There is one span to output from the data below: the lines starting at the line with "through unified video" and ending at the line with "inconsistencies, while body-worn". Output it exactly, ends included, nothing more.

▶ **Data provided**:
+ + + +

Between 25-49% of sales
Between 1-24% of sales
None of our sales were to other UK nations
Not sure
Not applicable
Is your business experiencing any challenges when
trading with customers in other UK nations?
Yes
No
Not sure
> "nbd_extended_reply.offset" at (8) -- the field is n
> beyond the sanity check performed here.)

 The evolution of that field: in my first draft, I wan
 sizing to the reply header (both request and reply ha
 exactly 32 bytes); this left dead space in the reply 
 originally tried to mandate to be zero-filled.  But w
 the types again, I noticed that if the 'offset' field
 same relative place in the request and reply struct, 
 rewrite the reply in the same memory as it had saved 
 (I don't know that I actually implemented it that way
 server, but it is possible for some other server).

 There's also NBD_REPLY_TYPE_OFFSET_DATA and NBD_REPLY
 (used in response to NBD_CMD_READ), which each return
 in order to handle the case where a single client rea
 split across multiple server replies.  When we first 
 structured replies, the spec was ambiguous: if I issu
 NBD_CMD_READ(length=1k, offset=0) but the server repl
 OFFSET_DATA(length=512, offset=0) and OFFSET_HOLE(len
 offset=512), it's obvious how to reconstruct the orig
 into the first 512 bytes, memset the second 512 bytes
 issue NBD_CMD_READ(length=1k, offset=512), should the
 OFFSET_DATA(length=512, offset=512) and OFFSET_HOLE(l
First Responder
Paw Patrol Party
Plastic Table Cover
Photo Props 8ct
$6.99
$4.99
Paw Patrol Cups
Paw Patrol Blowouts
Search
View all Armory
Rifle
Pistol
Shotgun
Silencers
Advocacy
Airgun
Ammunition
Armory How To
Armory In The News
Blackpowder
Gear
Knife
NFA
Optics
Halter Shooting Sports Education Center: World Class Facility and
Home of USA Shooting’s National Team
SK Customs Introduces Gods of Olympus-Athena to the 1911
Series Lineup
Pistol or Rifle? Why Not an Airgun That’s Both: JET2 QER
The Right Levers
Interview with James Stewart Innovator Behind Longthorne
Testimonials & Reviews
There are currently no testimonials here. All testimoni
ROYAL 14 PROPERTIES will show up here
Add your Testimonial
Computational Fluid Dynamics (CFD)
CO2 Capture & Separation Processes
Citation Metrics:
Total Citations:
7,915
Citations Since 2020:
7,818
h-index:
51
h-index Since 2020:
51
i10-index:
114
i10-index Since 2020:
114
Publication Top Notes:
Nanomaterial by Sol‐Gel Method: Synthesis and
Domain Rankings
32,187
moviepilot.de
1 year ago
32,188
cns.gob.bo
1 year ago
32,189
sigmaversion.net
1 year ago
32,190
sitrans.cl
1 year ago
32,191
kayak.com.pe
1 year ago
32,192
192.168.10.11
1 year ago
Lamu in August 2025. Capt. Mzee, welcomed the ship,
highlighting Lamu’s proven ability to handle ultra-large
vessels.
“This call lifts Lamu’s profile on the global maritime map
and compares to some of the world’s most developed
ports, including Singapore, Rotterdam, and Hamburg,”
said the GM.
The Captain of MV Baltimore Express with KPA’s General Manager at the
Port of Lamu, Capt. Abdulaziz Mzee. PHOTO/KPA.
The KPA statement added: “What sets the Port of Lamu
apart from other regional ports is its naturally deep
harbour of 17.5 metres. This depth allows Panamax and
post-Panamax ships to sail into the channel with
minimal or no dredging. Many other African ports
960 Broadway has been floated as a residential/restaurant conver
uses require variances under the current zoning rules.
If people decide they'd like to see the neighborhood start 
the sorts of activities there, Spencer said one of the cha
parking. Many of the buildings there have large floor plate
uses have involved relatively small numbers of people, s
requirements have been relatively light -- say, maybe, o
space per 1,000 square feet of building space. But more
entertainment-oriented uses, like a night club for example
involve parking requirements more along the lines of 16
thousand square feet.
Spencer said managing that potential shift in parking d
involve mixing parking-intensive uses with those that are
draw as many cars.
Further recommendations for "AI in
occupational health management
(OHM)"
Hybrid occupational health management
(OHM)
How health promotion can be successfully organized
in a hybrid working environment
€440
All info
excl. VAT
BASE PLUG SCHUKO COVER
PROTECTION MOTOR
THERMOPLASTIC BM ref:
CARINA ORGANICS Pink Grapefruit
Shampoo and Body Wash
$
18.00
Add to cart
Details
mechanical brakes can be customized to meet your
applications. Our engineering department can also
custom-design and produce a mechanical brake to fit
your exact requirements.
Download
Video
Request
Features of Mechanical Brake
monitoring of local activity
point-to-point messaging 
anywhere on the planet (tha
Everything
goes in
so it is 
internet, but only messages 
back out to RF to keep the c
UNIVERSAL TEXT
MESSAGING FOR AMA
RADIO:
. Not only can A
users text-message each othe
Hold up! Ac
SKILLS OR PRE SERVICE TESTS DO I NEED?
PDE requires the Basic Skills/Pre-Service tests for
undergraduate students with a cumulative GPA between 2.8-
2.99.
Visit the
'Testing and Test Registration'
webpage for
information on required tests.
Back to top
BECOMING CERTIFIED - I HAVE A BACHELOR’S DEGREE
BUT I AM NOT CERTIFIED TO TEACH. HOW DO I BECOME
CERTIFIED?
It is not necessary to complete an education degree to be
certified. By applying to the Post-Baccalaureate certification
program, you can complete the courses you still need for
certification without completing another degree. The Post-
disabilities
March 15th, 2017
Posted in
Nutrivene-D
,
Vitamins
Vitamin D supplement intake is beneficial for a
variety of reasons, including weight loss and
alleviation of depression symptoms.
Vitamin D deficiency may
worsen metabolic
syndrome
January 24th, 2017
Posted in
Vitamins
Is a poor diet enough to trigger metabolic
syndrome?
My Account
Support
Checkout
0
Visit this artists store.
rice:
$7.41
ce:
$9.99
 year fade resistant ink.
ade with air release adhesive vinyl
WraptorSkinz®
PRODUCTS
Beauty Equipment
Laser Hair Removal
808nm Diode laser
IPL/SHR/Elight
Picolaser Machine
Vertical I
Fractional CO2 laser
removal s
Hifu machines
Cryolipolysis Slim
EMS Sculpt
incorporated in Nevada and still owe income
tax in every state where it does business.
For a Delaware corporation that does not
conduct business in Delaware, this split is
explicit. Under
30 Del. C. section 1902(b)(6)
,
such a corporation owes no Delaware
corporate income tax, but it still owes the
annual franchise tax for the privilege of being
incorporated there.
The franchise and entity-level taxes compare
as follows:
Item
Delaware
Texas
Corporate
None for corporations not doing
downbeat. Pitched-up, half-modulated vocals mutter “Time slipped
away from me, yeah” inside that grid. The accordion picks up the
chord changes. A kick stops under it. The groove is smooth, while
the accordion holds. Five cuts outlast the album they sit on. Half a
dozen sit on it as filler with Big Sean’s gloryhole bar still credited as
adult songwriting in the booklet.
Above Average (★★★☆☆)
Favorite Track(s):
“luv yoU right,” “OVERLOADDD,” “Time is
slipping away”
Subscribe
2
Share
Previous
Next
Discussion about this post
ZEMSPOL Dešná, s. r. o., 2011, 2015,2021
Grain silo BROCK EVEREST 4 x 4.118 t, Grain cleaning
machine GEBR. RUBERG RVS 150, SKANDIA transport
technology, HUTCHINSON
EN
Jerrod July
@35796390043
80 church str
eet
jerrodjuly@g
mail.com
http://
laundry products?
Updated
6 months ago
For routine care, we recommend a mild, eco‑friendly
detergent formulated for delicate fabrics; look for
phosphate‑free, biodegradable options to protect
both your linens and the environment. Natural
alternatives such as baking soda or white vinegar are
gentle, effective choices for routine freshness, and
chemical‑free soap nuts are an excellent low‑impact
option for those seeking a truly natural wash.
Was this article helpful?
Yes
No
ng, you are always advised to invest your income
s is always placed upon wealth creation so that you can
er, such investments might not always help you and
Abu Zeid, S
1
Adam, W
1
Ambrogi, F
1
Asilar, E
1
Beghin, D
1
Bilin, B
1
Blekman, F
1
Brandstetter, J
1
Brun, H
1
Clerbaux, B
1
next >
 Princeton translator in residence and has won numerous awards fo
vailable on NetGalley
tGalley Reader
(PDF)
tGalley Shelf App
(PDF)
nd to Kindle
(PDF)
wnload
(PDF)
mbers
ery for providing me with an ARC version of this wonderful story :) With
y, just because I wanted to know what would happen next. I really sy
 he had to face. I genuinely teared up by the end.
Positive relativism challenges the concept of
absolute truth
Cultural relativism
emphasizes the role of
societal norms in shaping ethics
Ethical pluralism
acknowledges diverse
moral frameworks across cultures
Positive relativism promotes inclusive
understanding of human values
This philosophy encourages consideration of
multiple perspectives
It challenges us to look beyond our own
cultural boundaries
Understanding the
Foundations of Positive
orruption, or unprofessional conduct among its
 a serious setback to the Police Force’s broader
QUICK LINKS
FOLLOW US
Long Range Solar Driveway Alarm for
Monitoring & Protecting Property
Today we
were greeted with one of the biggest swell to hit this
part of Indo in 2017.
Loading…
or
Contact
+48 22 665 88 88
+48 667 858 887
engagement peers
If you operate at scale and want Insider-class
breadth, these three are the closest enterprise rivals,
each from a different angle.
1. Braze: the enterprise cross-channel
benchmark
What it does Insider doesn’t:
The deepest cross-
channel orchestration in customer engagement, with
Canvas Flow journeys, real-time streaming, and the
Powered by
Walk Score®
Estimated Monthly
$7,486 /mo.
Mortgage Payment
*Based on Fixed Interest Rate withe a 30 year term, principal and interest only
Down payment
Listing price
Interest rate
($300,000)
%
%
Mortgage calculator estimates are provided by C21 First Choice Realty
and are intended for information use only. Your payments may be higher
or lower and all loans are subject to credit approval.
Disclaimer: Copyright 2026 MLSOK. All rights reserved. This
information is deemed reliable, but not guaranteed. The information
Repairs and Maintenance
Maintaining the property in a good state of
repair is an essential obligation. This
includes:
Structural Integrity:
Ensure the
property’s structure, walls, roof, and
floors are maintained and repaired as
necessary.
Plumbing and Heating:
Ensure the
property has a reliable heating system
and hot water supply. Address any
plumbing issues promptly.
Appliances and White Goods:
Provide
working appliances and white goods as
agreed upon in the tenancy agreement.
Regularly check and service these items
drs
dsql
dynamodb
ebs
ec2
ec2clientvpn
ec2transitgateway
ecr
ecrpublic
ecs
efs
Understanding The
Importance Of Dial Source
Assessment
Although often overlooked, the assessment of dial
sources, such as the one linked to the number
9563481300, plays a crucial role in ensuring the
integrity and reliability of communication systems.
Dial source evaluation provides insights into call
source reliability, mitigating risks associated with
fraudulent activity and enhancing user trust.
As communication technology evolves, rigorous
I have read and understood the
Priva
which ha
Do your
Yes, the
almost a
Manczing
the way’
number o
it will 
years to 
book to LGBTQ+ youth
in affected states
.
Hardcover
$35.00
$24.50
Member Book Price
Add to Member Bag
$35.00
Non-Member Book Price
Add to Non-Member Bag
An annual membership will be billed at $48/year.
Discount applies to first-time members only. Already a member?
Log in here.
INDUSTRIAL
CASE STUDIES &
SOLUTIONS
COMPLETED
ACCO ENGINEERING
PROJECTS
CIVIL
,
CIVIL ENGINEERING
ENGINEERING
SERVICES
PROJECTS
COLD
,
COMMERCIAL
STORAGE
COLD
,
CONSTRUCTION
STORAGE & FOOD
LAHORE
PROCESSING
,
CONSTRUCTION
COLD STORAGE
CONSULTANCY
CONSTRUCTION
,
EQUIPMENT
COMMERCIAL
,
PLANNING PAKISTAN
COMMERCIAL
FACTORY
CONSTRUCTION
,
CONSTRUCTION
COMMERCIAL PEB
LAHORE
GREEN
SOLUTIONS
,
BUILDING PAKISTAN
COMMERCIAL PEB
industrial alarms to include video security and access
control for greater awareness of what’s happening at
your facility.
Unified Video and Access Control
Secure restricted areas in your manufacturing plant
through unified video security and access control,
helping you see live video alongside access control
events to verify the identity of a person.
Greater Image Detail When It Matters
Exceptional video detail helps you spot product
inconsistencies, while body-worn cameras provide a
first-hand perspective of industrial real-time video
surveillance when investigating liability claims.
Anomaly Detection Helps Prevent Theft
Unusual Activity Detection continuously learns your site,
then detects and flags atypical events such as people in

+ + + +

▶ **Completed exercise**:
through unified video security and access control,
helping you see live video alongside access control
events to verify the identity of a person.
Greater Image Detail When It Matters
Exceptional video detail helps you spot product
inconsistencies, while body-worn cameras provide a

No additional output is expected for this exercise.